North Korean Hackers Stole $2B in Crypto in 2025, Up 51% — Report

North Korean state-sponsored hackers made off with $2 billion in cryptocurrency during 2025 — a 51% jump from the year before, according to fresh data. The thefts focused on Web3 projects and exchanges, marking another aggressive year for the country's cyber operations.

The 2025 tally

The $2 billion figure represents a significant escalation. The 51% year-over-year increase shows that Pyongyang's hacking units are not slowing down. These aren't random smash-and-grab jobs; the attacks are methodical, targeting the infrastructure of decentralized finance and centralized trading platforms alike.

Targeting Web3 and exchanges

The pattern is clear: Web3 projects and exchanges took the brunt of the damage. Smart contract exploits, private key compromises, and social engineering campaigns were the tools of choice. For exchanges, the threat is existential — one bad exploit can wipe out user funds and destroy trust built over years.

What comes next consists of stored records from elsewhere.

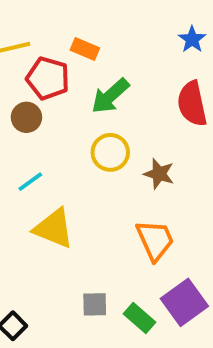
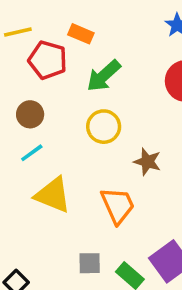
brown circle: (26, 117) -> (30, 114), moved
brown star: (159, 174) -> (147, 162), moved
orange trapezoid: (155, 240) -> (118, 205), moved

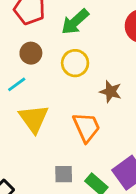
brown circle: (30, 114) -> (31, 53), moved
yellow triangle: (53, 195) -> (34, 119), turned 32

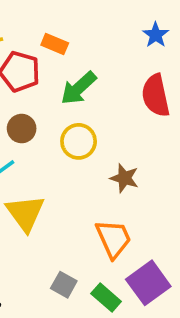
orange trapezoid: (86, 127) -> (113, 239), moved
gray square: (64, 174) -> (64, 285), turned 30

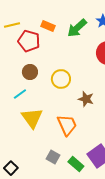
green arrow: (79, 88) -> (77, 28), moved
orange trapezoid: (113, 239) -> (67, 125), moved

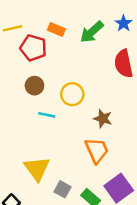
cyan line: (20, 94) -> (47, 115), moved, turned 48
yellow triangle: (32, 118) -> (37, 169), moved
orange trapezoid: (67, 125) -> (97, 150), moved

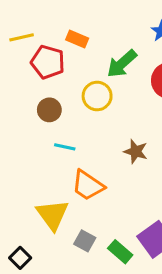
green arrow: (92, 32) -> (122, 64), moved
yellow circle: (72, 94) -> (97, 96), moved
orange trapezoid: (97, 150) -> (88, 185), moved, turned 148

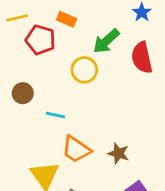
brown circle: (49, 110) -> (23, 93), moved
brown star: (136, 151) -> (119, 153), moved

North Korea's motivations are well understood: crypto provides a way around international sanctions, funding weapons programs and regime stability. The 2025 haul underscores how reliant the country has become on this pipeline.

What comes next

2026 is already underway, and there's no sign the groups are letting up. Security teams at exchanges and DeFi protocols are racing to harden defenses, but the hackers keep adapting. The question now is whether the industry — and the governments monitoring these flows — can cut off the spigot before this year's tally tops last year's.